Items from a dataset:
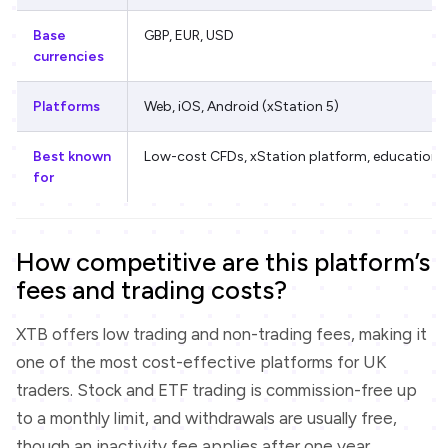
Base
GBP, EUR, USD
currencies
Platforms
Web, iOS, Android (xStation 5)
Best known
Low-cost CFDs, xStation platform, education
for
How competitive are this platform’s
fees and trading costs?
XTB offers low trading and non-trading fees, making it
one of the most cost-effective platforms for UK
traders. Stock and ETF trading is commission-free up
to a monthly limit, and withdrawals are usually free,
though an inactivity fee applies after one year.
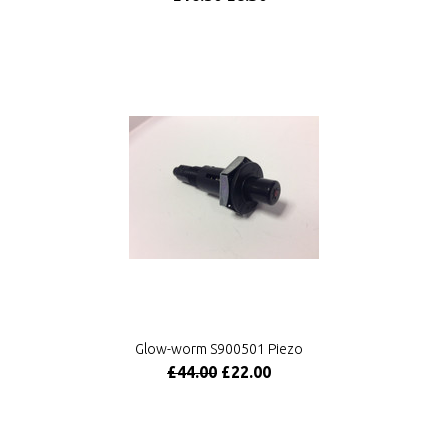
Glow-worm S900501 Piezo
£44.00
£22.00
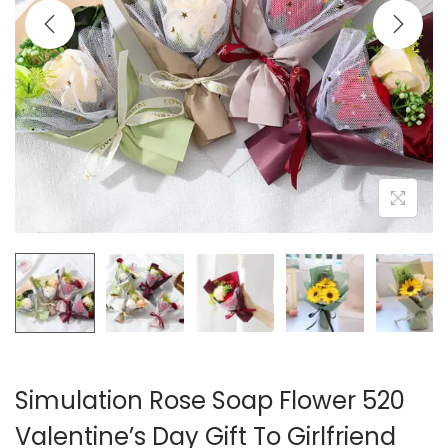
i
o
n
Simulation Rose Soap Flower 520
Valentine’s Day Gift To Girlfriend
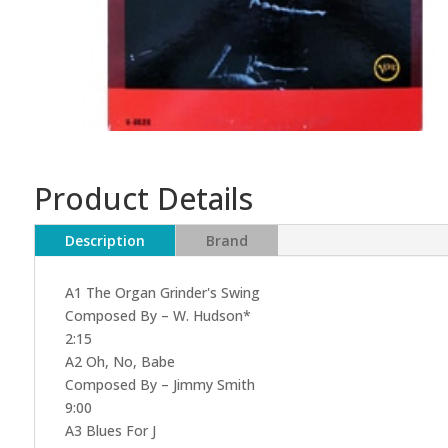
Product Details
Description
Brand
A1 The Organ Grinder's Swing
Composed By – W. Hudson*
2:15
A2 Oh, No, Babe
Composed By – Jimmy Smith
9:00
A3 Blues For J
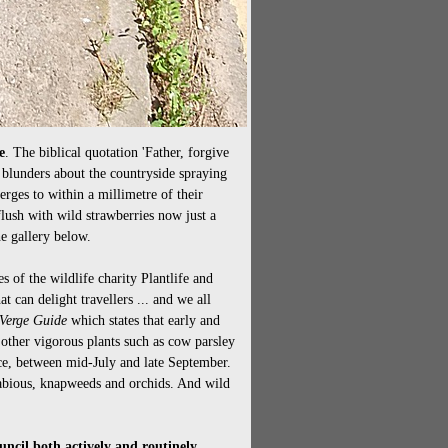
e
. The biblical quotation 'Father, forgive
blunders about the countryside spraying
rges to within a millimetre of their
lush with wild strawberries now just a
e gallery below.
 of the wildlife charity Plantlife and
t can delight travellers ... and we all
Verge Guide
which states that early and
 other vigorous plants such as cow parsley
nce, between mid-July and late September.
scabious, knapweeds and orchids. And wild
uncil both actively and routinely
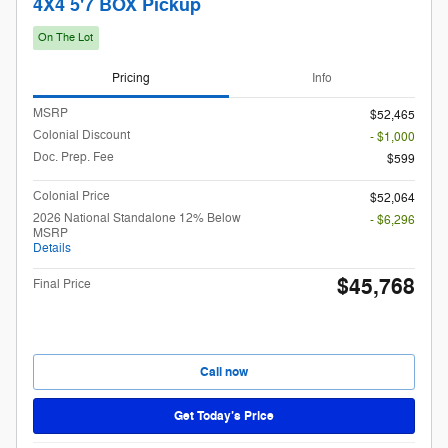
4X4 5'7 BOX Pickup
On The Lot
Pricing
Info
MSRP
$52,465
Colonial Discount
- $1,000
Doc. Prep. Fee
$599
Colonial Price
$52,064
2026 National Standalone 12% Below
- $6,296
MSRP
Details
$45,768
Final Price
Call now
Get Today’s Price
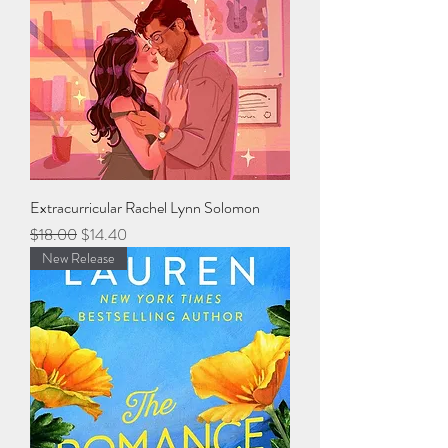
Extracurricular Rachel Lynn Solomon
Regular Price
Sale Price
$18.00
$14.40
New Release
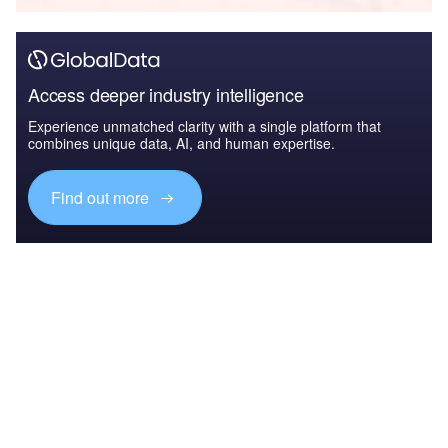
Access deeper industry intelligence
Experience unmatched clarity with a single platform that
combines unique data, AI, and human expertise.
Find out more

What is required: Leaving out the pictures, print every record exactly as written.

Written response:
Base
GBP, EUR, USD
currencies
Platforms
Web, iOS, Android (xStation 5)
Best known
Low-cost CFDs, xStation platform, education
for
How competitive are this platform’s
fees and trading costs?
XTB offers low trading and non-trading fees, making it
one of the most cost-effective platforms for UK
traders. Stock and ETF trading is commission-free up
to a monthly limit, and withdrawals are usually free,
though an inactivity fee applies after one year.
Glow-worm S900501 Piezo
£44.00
£22.00
i
o
n
Simulation Rose Soap Flower 520
Valentine’s Day Gift To Girlfriend
Product Details
Description
Brand
A1 The Organ Grinder's Swing
Composed By – W. Hudson*
2:15
A2 Oh, No, Babe
Composed By – Jimmy Smith
9:00
A3 Blues For J
e
. The biblical quotation 'Father, forgive
blunders about the countryside spraying
rges to within a millimetre of their
lush with wild strawberries now just a
e gallery below.
 of the wildlife charity Plantlife and
t can delight travellers ... and we all
Verge Guide
which states that early and
 other vigorous plants such as cow parsley
nce, between mid-July and late September.
scabious, knapweeds and orchids. And wild
uncil both actively and routinely
4X4 5'7 BOX Pickup
On The Lot
Pricing
Info
MSRP
$52,465
Colonial Discount
- $1,000
Doc. Prep. Fee
$599
Colonial Price
$52,064
2026 National Standalone 12% Below
- $6,296
MSRP
Details
$45,768
Final Price
Call now
Get Today’s Price
Extracurricular Rachel Lynn Solomon
Regular Price
Sale Price
$18.00
$14.40
New Release
Access deeper industry intelligence
Experience unmatched clarity with a single platform that
combines unique data, AI, and human expertise.
Find out more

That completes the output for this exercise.